Assignment:
If a line in the records below contains the word "Asie", copy it.

[Source material — start]

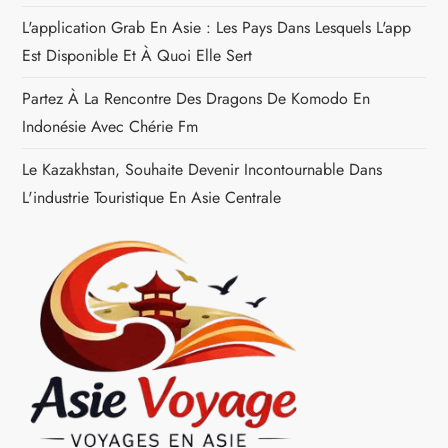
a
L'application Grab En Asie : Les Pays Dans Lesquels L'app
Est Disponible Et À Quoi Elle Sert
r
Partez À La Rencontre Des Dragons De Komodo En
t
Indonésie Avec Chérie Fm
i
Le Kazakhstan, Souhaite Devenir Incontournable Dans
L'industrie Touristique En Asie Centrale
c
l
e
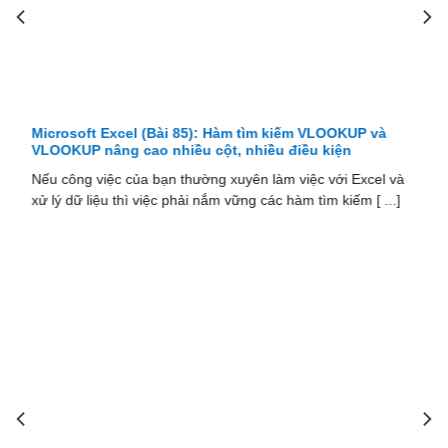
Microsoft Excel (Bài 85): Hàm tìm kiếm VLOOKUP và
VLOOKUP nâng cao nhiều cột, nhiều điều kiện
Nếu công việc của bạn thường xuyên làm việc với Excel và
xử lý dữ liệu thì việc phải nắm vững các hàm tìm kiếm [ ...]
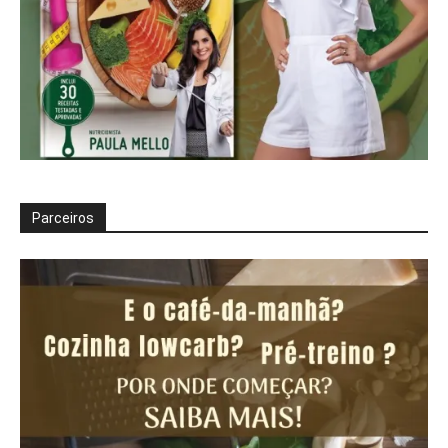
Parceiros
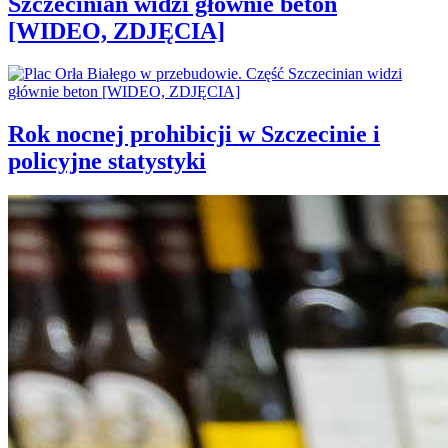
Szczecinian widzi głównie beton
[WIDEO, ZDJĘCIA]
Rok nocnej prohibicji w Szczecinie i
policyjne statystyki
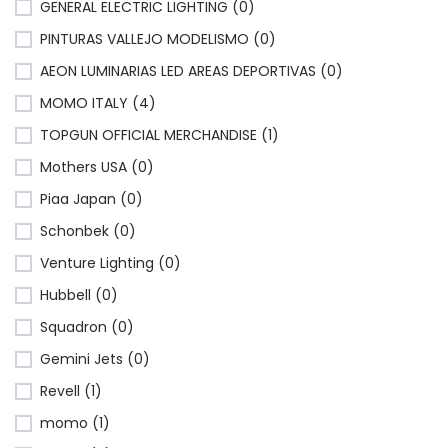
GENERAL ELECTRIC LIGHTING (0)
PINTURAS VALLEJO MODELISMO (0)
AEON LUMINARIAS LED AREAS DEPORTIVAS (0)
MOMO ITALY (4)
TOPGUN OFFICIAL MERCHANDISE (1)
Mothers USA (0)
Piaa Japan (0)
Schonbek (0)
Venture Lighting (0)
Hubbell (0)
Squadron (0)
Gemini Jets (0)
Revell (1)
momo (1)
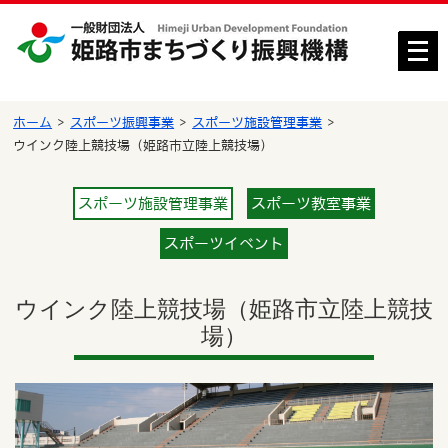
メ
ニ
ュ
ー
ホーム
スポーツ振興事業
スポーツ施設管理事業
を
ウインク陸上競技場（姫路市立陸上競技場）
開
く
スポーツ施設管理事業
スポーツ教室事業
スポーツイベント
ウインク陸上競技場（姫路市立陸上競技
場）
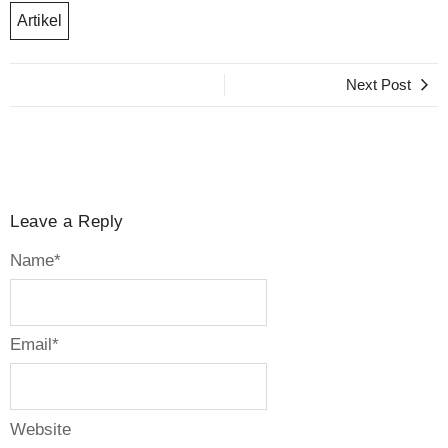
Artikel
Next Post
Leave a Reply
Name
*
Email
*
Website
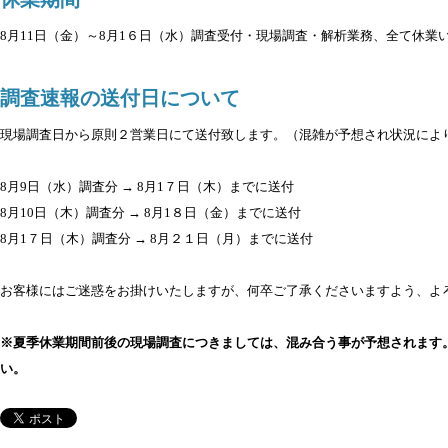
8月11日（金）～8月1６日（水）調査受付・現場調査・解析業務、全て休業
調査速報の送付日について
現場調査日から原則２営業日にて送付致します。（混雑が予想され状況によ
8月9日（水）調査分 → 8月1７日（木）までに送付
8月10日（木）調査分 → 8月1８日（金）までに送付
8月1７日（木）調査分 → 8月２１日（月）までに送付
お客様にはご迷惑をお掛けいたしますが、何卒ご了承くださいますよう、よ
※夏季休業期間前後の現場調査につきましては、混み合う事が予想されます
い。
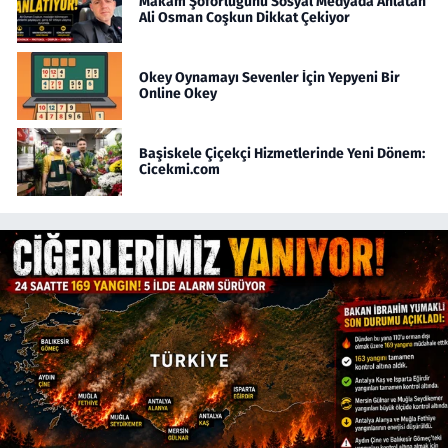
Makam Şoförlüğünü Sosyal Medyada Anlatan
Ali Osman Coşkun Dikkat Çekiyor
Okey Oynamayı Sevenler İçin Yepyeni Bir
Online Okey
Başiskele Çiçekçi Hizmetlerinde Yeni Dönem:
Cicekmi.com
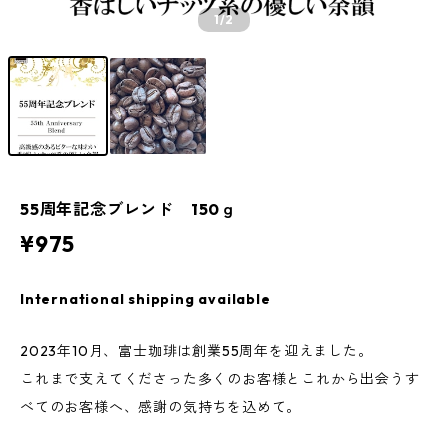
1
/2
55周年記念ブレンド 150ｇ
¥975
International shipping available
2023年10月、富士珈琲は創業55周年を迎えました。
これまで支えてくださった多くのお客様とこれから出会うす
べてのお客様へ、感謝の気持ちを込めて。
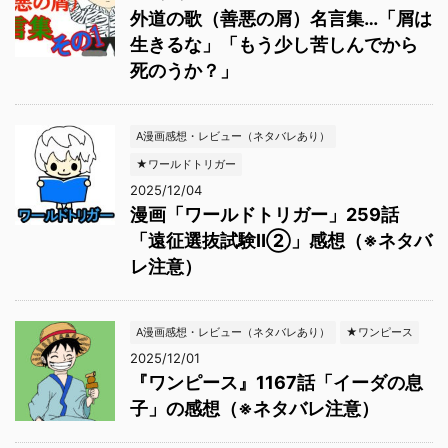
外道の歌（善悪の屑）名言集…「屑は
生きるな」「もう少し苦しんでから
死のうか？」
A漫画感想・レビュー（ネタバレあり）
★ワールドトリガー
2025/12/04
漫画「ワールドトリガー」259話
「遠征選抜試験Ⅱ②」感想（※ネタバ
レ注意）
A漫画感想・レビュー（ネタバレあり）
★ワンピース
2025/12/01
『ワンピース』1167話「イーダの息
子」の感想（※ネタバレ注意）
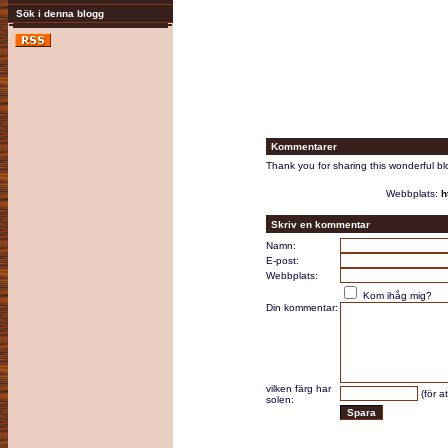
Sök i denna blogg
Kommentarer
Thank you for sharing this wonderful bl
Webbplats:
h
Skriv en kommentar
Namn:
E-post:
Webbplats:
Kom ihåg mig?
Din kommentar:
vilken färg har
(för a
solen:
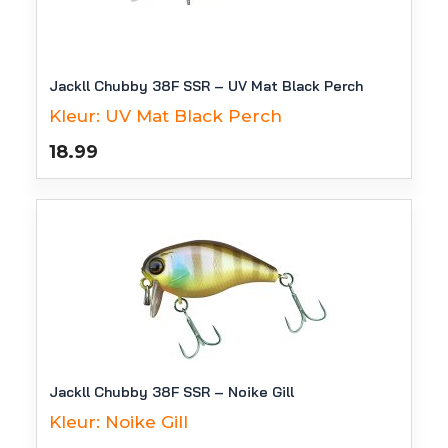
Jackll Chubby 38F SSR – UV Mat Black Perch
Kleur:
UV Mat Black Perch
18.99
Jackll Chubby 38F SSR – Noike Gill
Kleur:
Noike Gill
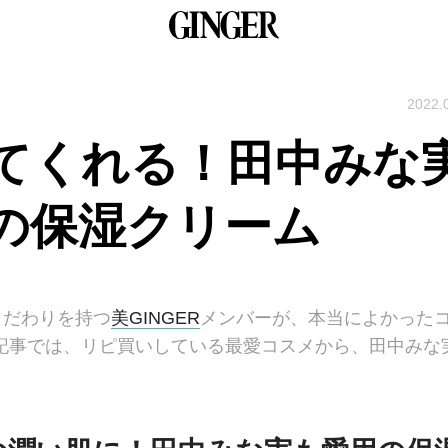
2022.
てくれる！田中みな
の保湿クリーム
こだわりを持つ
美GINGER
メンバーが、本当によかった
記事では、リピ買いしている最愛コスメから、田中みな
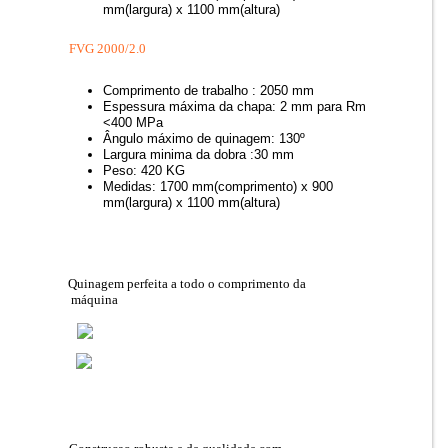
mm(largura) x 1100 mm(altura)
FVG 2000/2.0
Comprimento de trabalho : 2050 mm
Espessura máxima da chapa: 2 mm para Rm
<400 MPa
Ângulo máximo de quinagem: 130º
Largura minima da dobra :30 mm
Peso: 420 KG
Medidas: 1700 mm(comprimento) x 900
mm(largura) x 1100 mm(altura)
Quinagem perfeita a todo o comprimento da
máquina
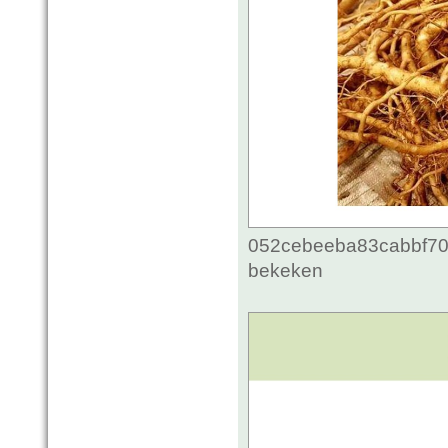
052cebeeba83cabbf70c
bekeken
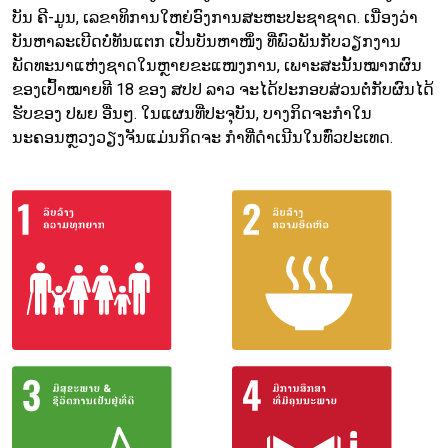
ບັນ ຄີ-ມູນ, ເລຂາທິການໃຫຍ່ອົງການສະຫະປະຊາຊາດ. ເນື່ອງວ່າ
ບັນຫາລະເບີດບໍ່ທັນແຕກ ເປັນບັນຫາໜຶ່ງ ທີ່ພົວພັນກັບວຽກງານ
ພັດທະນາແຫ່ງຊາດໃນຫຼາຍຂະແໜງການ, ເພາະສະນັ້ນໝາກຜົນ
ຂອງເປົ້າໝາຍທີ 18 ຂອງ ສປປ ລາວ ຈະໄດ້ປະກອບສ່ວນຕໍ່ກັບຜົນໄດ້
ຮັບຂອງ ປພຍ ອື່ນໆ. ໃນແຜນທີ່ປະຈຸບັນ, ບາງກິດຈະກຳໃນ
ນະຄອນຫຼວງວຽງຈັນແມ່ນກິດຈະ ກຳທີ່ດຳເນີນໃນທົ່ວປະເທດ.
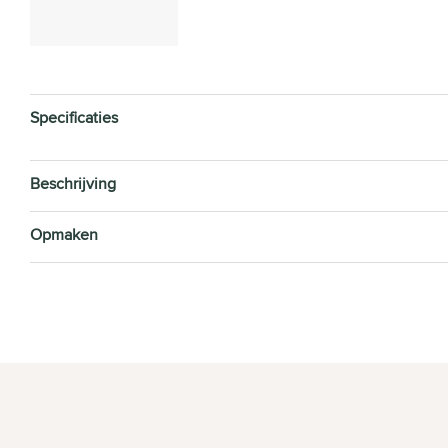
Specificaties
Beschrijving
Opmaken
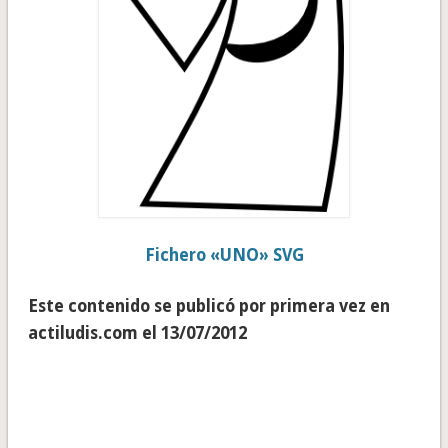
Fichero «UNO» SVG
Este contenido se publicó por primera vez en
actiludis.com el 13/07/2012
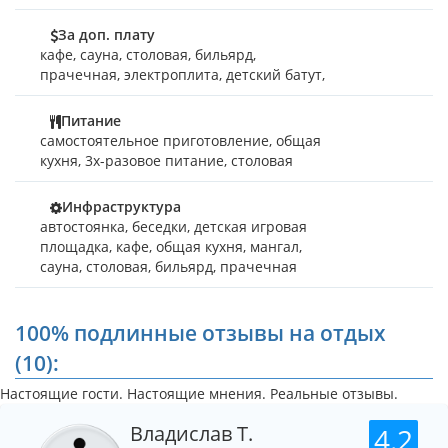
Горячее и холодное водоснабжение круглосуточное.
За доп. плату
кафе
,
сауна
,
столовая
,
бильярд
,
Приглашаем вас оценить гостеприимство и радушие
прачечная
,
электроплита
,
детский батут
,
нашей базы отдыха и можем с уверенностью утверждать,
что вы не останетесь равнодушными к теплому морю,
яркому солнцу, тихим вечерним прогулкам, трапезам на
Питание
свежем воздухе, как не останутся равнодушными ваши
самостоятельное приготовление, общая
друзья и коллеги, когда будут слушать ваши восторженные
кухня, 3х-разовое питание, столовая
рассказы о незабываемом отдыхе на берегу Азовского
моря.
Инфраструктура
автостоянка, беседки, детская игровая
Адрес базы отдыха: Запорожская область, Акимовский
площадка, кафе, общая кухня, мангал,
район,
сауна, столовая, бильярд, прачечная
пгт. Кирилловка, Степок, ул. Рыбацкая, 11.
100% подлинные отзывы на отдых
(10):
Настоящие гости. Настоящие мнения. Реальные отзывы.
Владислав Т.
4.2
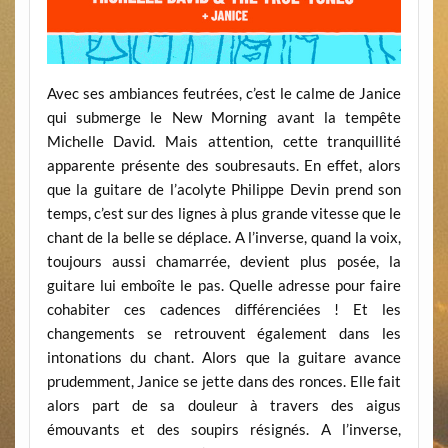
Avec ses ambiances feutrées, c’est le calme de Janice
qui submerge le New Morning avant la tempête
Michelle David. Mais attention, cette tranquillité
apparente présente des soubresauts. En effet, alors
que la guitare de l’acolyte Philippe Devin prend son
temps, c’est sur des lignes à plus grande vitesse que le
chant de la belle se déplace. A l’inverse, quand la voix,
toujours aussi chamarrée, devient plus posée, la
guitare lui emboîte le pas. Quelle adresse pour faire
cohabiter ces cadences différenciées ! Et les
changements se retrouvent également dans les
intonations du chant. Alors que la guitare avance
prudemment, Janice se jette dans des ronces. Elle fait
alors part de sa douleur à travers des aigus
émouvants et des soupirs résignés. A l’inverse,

[Source material — finish]

Answer area:
L'application Grab En Asie : Les Pays Dans Lesquels L'app
L'industrie Touristique En Asie Centrale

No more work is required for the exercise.